The following program counts the number of times the letter “a” appears in a string

word="banana"
count=0
for letter in word:
    if letter == "a":
        count=count+1
print(count)

Encapsulate the code above in a function named count(w,l,s) that counts the number of times a letter l appears in a word w. Additionally, s gives the index in w where it should start the search.
Generate a random integer between 1 and 10. Write a guessing game where the user has to guess the secret number. After every guess, the program tells the user whether their number was too large or too small. At the end the number of tries needed should be printed.

Hint: Use the function randint() provided in the random module to randomly draw integers. Also use input().

def compare(x,y):
    if x>y:
        return 1
    elif x==y:
        return 0 
    else:
        return -1
    
compare(2,3)

-1

def count(w,l,s):
    count=0
    for letter in w[(s):len(w)]:
        if letter == l:
            count=count+1
    return(count)
 
  # Example
count('hello', 'l', 0)

# Example for random integer with random
import random
random.randint(1,10)

import random

guess = 0
r = random.randint(1,10)
attempts = 1

while guess != r:
    guess = input("Please guess!")
    guess = int(guess)
    if guess > r:
        print ("Smaller!")
        attempts+=1
    if guess < r:
        print("Bigger!")
        attempts+=1
print (f"Great, you found the number ({r}) in {attempts} tries!")

Section 2: Files, Modules and Classes

Exercise 1: Object Orientation

Mike and Jenny both have a car. Mike’s car is a Opel Manta, Jenny drives a Cadillac Escalade. Both collected data on their fuel stops in the last month.

Mike’s record:

Mileage¹	Amount of Gasoline
1200
2000	70
2250	22

Jenny’s record:

Mileage	Amount of Gasoline
8200
9400	80
10400	68
12000	110

Define a new object class Car which represents a car in terms of the owner’s name (attribute owner), the model of the car (model), the mileage (kilometers) and amount of gasoline (gas) at the recorded fuel stops. Generate two new instances for Mike’s and Jenny’s car, assign attributes and access them using pythons’s dot notation.
Implement a method print_car() that describes the object in a message saying something like: "This is Mike's car. It is a Opel Manta.".
Add a method avg_consumption() that returns the average consumption (in liter per 100 kilometers) between the recorded fuel stops.
Implement a new method add_stop() that allows to add data from a new fuel stop, i.e., enter a new entry for kilometers and gas. Add a new fuel stop and check if it is successfully listed in the output of the avg_consumption() call.
Generate a new class Carpool (without any functionality) in which you encapsulate Mike’s and Jenny’s cars. Add a new stop to Mike’s record and see if the encapsulated object has changed. Explain why (not) and provide an example how you can avoid that your change is effective for the encapsulated object.

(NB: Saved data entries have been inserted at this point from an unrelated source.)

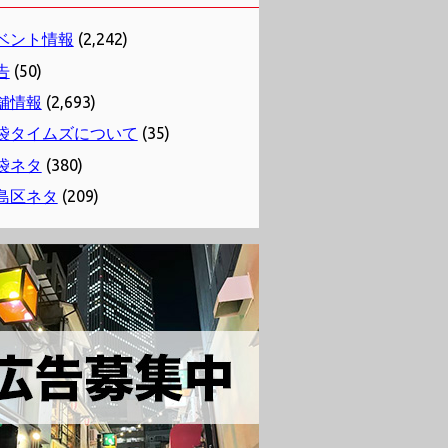
ベント情報
(2,242)
告
(50)
舗情報
(2,693)
袋タイムズについて
(35)
袋ネタ
(380)
島区ネタ
(209)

Hint: Use import copy to use the call deepcopy for generating a deep copy of a list.

Consider the following objects and do the tasks below.

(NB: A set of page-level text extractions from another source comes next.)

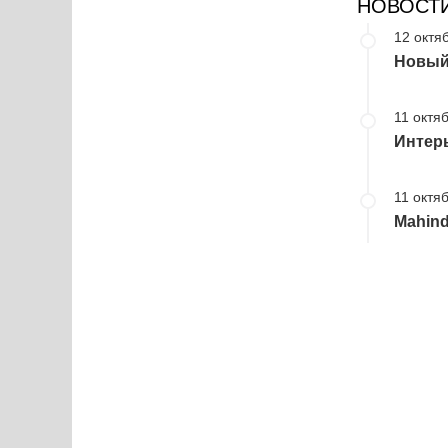
НОВОСТ
12 октя
Новый 
11 октяб
Интерь
11 октяб
Mahind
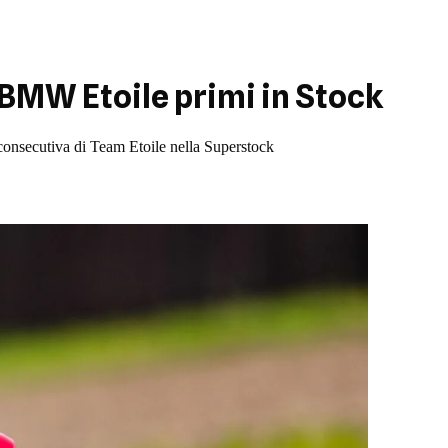
 BMW Etoile primi in Stock
consecutiva di Team Etoile nella Superstock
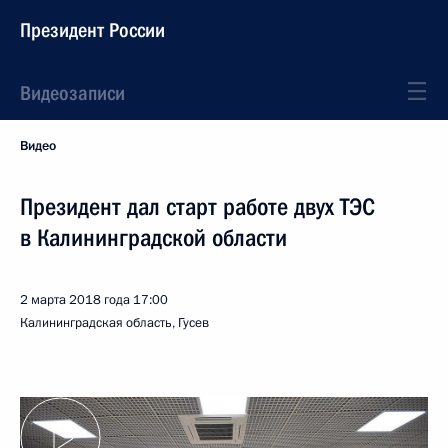
Президент России
Видеозаписи
Видео
Президент дал старт работе двух ТЭС
в Калининградской области
2 марта 2018 года
17:00
Калининградская область, Гусев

BobsCar = Car("Bob", "VW T1", [200000, 200100, 200300], [22, 40])
CarlsCar = Car("Carl", "Fiat Multipla", [179400, 183120, 183998], [89, 68])
MikesCar = Car("Mike", "Opel Manta", [1200, 2000, 2250], [70, 22])
JennysCar = Car("Jenny", "Cadillac Escalade", [8200, 9400, 10400, 12000], [80, 68, 110])

car_list = [MikesCar, JennysCar,  BobsCar, CarlsCar]
mixed_list = [MikesCar, BobsCar, 23, "abc"]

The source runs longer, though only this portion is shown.